(Saved data entries)
BEGIN

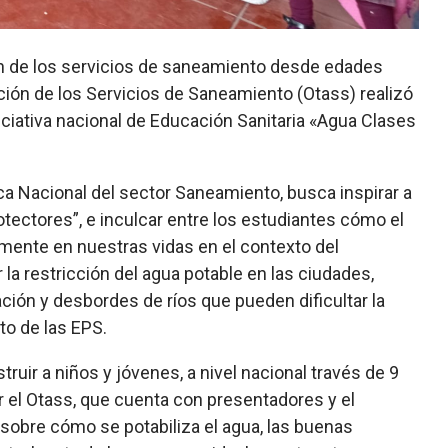
ón de los servicios de saneamiento desde edades
ión de los Servicios de Saneamiento (Otass) realizó
niciativa nacional de Educación Sanitaria «Agua Clases
ítica Nacional del sector Saneamiento, busca inspirar a
tectores”, e inculcar entre los estudiantes cómo el
vamente en nuestras vidas en el contexto del
la restricción del agua potable en las ciudades,
ación y desbordes de ríos que pueden dificultar la
to de las EPS.
ruir a niños y jóvenes, a nivel nacional través de 9
 el Otass,
que cuenta con presentadores y el
obre cómo se potabiliza el agua, las buenas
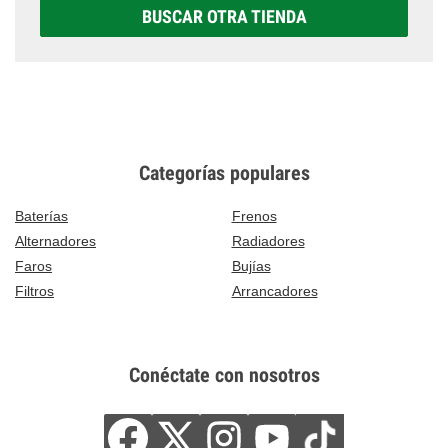
BUSCAR OTRA TIENDA
Categorías populares
Baterías
Frenos
Alternadores
Radiadores
Faros
Bujías
Filtros
Arrancadores
Conéctate con nosotros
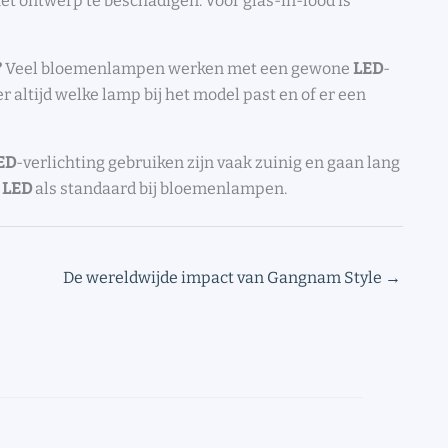
 het ontwerp te beschadigen. Voor glas-in-lood is
?
Veel bloemenlampen werken met een gewone
LED
-
r altijd welke lamp bij het model past en of er een
ED
-verlichting gebruiken zijn vaak zuinig en gaan lang
r
LED
als standaard bij bloemenlampen.
De wereldwijde impact van Gangnam Style
→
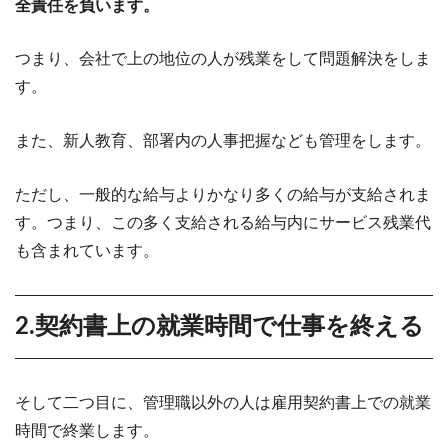
全責任を負います。
つまり、会社で上の地位の人が残業をして問題解決をしま
す。
また、新人教育、部署内の人事把握なども管理をします。
ただし、一般的な給与よりかなり多くの給与が支給されま
す。つまり、この多く支給される給与内にサービス残業代
も含まれています。
2.契約書上の就業時間で仕事を終える
そして二つ目に、管理職以外の人は雇用契約書上での就業
時間で終業します。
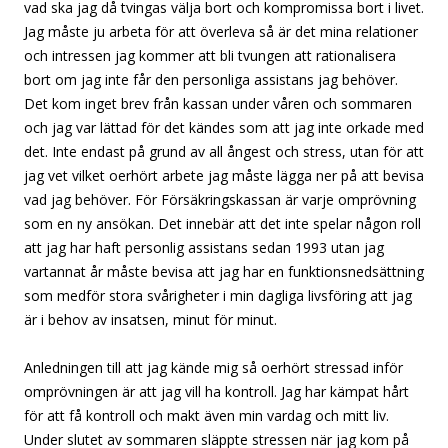
vad ska jag då tvingas välja bort och kompromissa bort i livet.
Jag måste ju arbeta för att överleva så är det mina relationer
och intressen jag kommer att bli tvungen att rationalisera
bort om jag inte får den personliga assistans jag behöver.
Det kom inget brev från kassan under våren och sommaren
och jag var lättad för det kändes som att jag inte orkade med
det. Inte endast på grund av all ångest och stress, utan för att
jag vet vilket oerhört arbete jag måste lägga ner på att bevisa
vad jag behöver. För Försäkringskassan är varje omprövning
som en ny ansökan. Det innebär att det inte spelar någon roll
att jag har haft personlig assistans sedan 1993 utan jag
vartannat år måste bevisa att jag har en funktionsnedsättning
som medför stora svårigheter i min dagliga livsföring att jag
är i behov av insatsen, minut för minut.
Anledningen till att jag kände mig så oerhört stressad inför
omprövningen är att jag vill ha kontroll. Jag har kämpat hårt
för att få kontroll och makt även min vardag och mitt liv.
Under slutet av sommaren släppte stressen när jag kom på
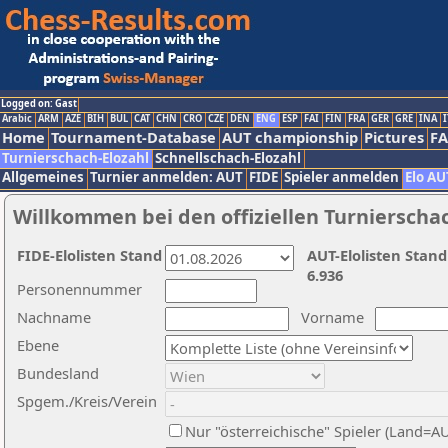
Logged on: Gast
Arabic
ARM
AZE
BIH
BUL
CAT
CHN
CRO
CZE
DEN
ENG
ESP
FAI
FIN
FRA
GER
GRE
INA
I
Home
Tournament-Database
AUT championship
Pictures
F
Turnierschach-Elozahl
Schnellschach-Elozahl
Allgemeines
Turnier anmelden: AUT
FIDE
Spieler anmelden
Elo AU
Willkommen bei den offiziellen Turnierscha
FIDE-Elolisten Stand
AUT-Elolisten Stand
6.936
Personennummer
Nachname
Vorname
Ebene
Bundesland
Spgem./Kreis/Verein
Nur "österreichische" Spieler (Land=A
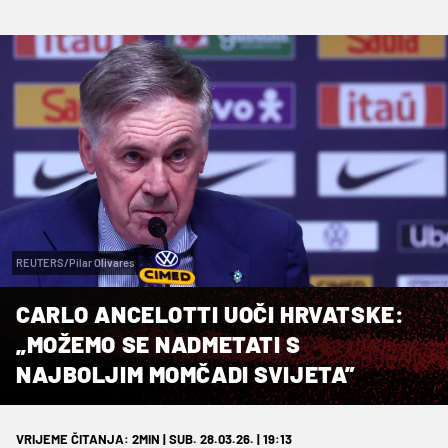
REUTERS/Pilar Olivares
CARLO ANCELOTTI UOČI HRVATSKE:
„MOŽEMO SE NADMETATI S
NAJBOLJIM MOMČADI SVIJETA”
VRIJEME ČITANJA: 2MIN | SUB. 28.03.26. | 19:13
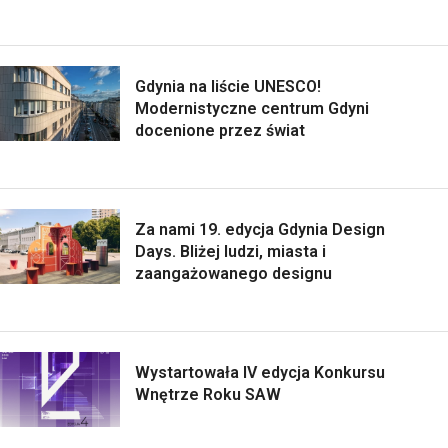
Gdynia na liście UNESCO!
Modernistyczne centrum Gdyni
docenione przez świat
Za nami 19. edycja Gdynia Design
Days. Bliżej ludzi, miasta i
zaangażowanego designu
Wystartowała IV edycja Konkursu
Wnętrze Roku SAW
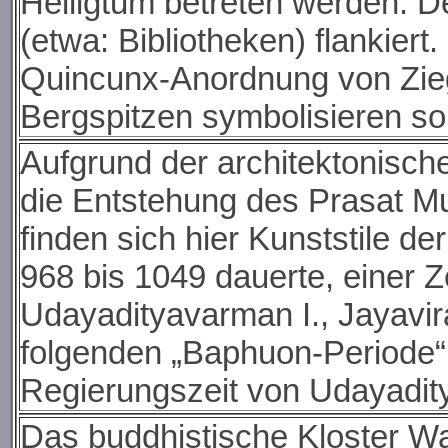
Heiligtum betreten werden. D
(etwa: Bibliotheken) flankiert
Quincunx-Anordnung von Ziege
Bergspitzen symbolisieren sol
Aufgrund der architektonisch
die Entstehung des Prasat Mu
finden sich hier Kunststile d
968 bis 1049 dauerte, einer Z
Udayadityavarman I., Jayavir
folgenden „Baphuon-Periode“,
Regierungszeit von Udayadity
Das buddhistische Kloster W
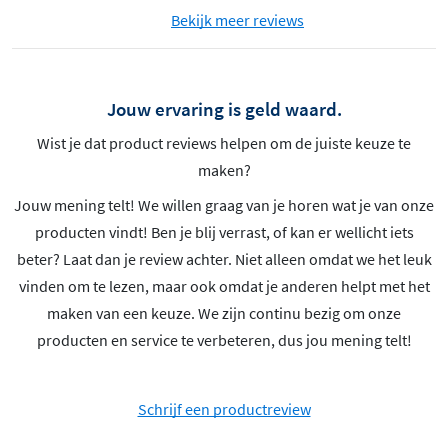
Bekijk meer reviews
Jouw ervaring is geld waard.
Wist je dat product reviews helpen om de juiste keuze te
maken?
Jouw mening telt! We willen graag van je horen wat je van onze
producten vindt! Ben je blij verrast, of kan er wellicht iets
beter? Laat dan je review achter. Niet alleen omdat we het leuk
vinden om te lezen, maar ook omdat je anderen helpt met het
maken van een keuze. We zijn continu bezig om onze
producten en service te verbeteren, dus jou mening telt!
Schrijf een productreview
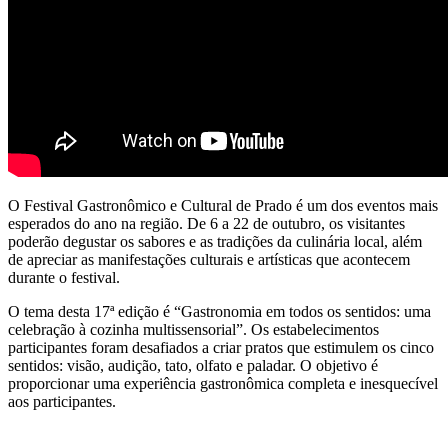
O Festival Gastronômico e Cultural de Prado é um dos eventos mais
esperados do ano na região. De 6 a 22 de outubro, os visitantes
poderão degustar os sabores e as tradições da culinária local, além
de apreciar as manifestações culturais e artísticas que acontecem
durante o festival.
O tema desta 17ª edição é “Gastronomia em todos os sentidos: uma
celebração à cozinha multissensorial”. Os estabelecimentos
participantes foram desafiados a criar pratos que estimulem os cinco
sentidos: visão, audição, tato, olfato e paladar. O objetivo é
proporcionar uma experiência gastronômica completa e inesquecível
aos participantes.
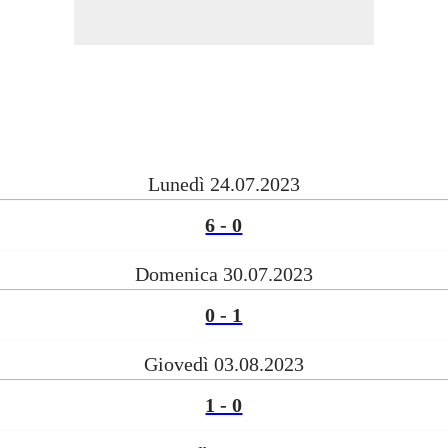
Lunedì 24.07.2023
6 - 0
Domenica 30.07.2023
0 - 1
Giovedì 03.08.2023
1 - 0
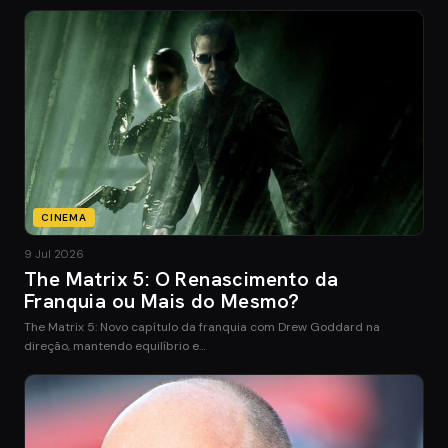
CINEMA
9 Jul 2026
The Matrix 5: O Renascimento da
Franquia ou Mais do Mesmo?
The Matrix 5: Novo capítulo da franquia com Drew Goddard na
direção, mantendo equilíbrio e…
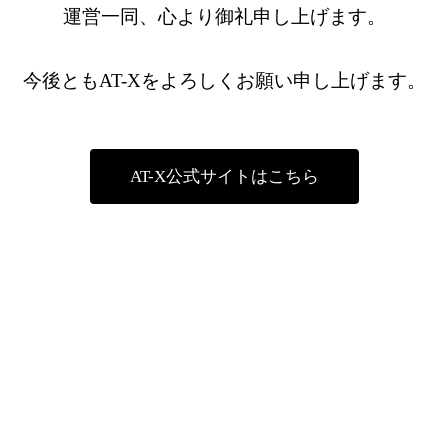
運営一同、心より御礼申し上げます。
今後ともAT-Xをよろしくお願い申し上げます。
AT-X公式サイトはこちら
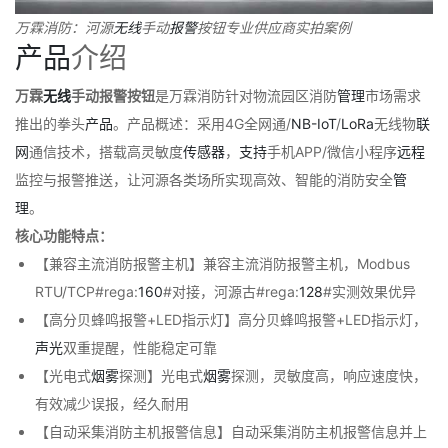
万霖消防：河源
无线
手动
报警
按钮专业供应商实拍案例
产品
介绍
万霖
无线
手动报警按钮
是万霖消防针对物流园区消防
管理
市场需求
推出的拳头
产品
。产品概述：采用4G全网通/
NB-IoT
/
LoRa
无线物
联
网
通信技术，搭载高灵敏度
传感器
，
支持
手机APP/微信小程序
远程
监控与报警推送，让河源各类场所实现高效、智能的消防安全
管
理
。
核心功能特点：
【兼容主流消防报警主机】兼容主流消防报警主机，Modbus
RTU/TCP#rega:
160
#对接，河源古#rega:
128
#实测效果优异
【高分贝蜂鸣报警+LED指示灯】高分贝蜂鸣报警+LED指示灯，
声光
双重提醒，性能稳定可靠
【光电式
烟雾
探测】光电式
烟雾
探测，灵敏度高，响应速度快，
有效减少误报，经久耐用
【自动采集消防主机报警信息】自动采集消防主机报警信息并上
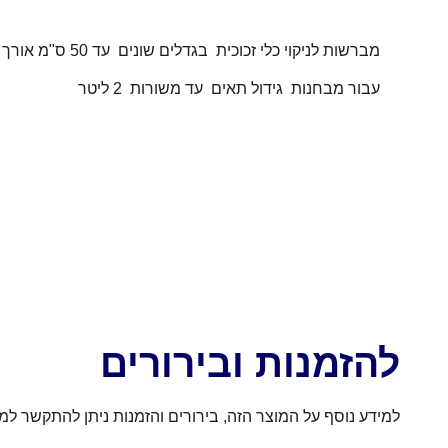
מברשות לניקוי כלי זכוכית בגדלים שונים עד 50 ס"מ אורך
עבור מבחנות גידול תאים עד משורות 2 ליטר
להזמנות ובירורים
למידע נוסף על המוצר הזה, בירורים והזמנות ניתן להתקשר למספר 054-4570926 או לשלוח הודעה באמצעות הכפת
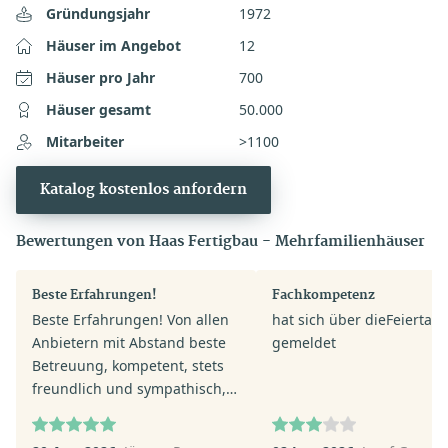
Gründungsjahr
1972
Häuser im Angebot
12
Häuser pro Jahr
700
Häuser gesamt
50.000
Mitarbeiter
>1100
Katalog kostenlos anfordern
Bewertungen von Haas Fertigbau - Mehrfamilienhäuser
Beste Erfahrungen!
Fachkompetenz
Beste Erfahrungen! Von allen
hat sich über dieFeiertag
Anbietern mit Abstand beste
gemeldet
Betreuung, kompetent, stets
freundlich und sympathisch,
nachhaltig und weit über das
zu erwartende Engagement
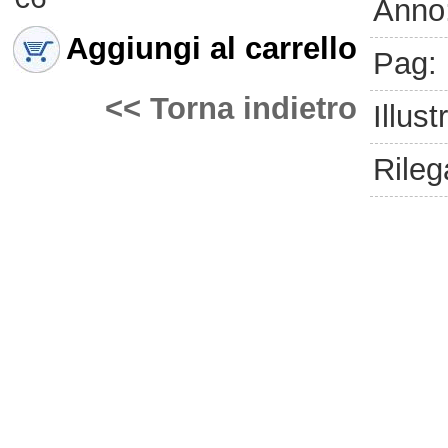
Anno
Aggiungi al carrello
Pag:
<< Torna indietro
Illust
Rileg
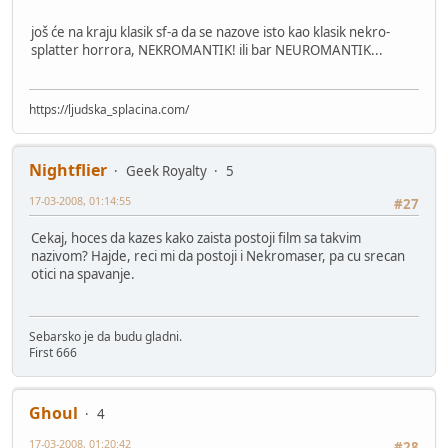
još će na kraju klasik sf-a da se nazove isto kao klasik nekro-
splatter horrora, NEKROMANTIK! ili bar NEUROMANTIK...
https://ljudska_splacina.com/
Nightflier
Geek Royalty
5
17-03-2008, 01:14:55
#27
Cekaj, hoces da kazes kako zaista postoji film sa takvim
nazivom? Hajde, reci mi da postoji i Nekromaser, pa cu srecan
otici na spavanje.
Sebarsko je da budu gladni.
First 666
Ghoul
4
17-03-2008, 01:20:42
#28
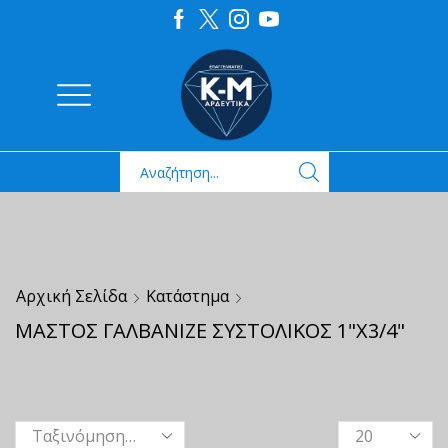
Αρχική Σελίδα
Κατάστημα
ΜΑΣΤΟΣ ΓΑΛΒΑΝΙΖΕ ΣΥΣΤΟΛΙΚΟΣ 1"Χ3/4"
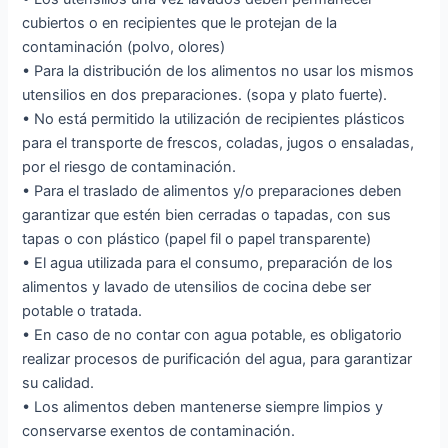
cubiertos o en recipientes que le protejan de la
contaminación (polvo, olores)
• Para la distribución de los alimentos no usar los mismos
utensilios en dos preparaciones. (sopa y plato fuerte).
• No está permitido la utilización de recipientes plásticos
para el transporte de frescos, coladas, jugos o ensaladas,
por el riesgo de contaminación.
• Para el traslado de alimentos y/o preparaciones deben
garantizar que estén bien cerradas o tapadas, con sus
tapas o con plástico (papel fil o papel transparente)
• El agua utilizada para el consumo, preparación de los
alimentos y lavado de utensilios de cocina debe ser
potable o tratada.
• En caso de no contar con agua potable, es obligatorio
realizar procesos de purificación del agua, para garantizar
su calidad.
• Los alimentos deben mantenerse siempre limpios y
conservarse exentos de contaminación.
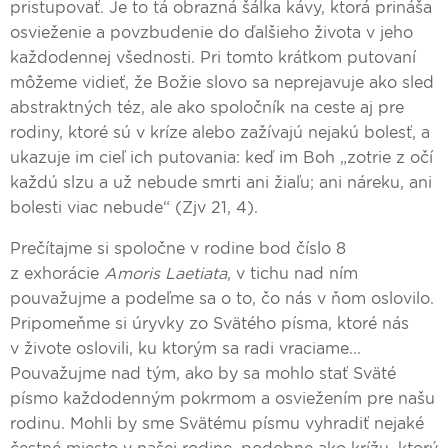
pristupovať. Je to tá obrazná šálka kávy, ktorá prináša
osvieženie a povzbudenie do ďalšieho života v jeho
každodennej všednosti. Pri tomto krátkom putovaní
môžeme vidieť, že Božie slovo sa neprejavuje ako sled
abstraktných téz, ale ako spoločník na ceste aj pre
rodiny, ktoré sú v kríze alebo zažívajú nejakú bolesť, a
ukazuje im cieľ ich putovania: keď im Boh „zotrie z očí
každú slzu a už nebude smrti ani žiaľu; ani náreku, ani
bolesti viac nebude“ (Zjv 21, 4).
Prečítajme si spoločne v rodine bod číslo 8
z exhorácie
Amoris Laetiata
, v tichu nad ním
pouvažujme a podeľme sa o to, čo nás v ňom oslovilo.
Pripomeňme si úryvky zo Svätého písma, ktoré nás
v živote oslovili, ku ktorým sa radi vraciame...
Pouvažujme nad tým, ako by sa mohlo stať Sväté
písmo každodenným pokrmom a osviežením pre našu
rodinu. Mohli by sme Svätému písmu vyhradiť nejaké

END

# [What the task asks]
Write out, exactly as shown, only the lines running from the one that contains "v živote oslovili, ku" to the last line above.

# [Exercise response]
v živote oslovili, ku ktorým sa radi vraciame...
Pouvažujme nad tým, ako by sa mohlo stať Sväté
písmo každodenným pokrmom a osviežením pre našu
rodinu. Mohli by sme Svätému písmu vyhradiť nejaké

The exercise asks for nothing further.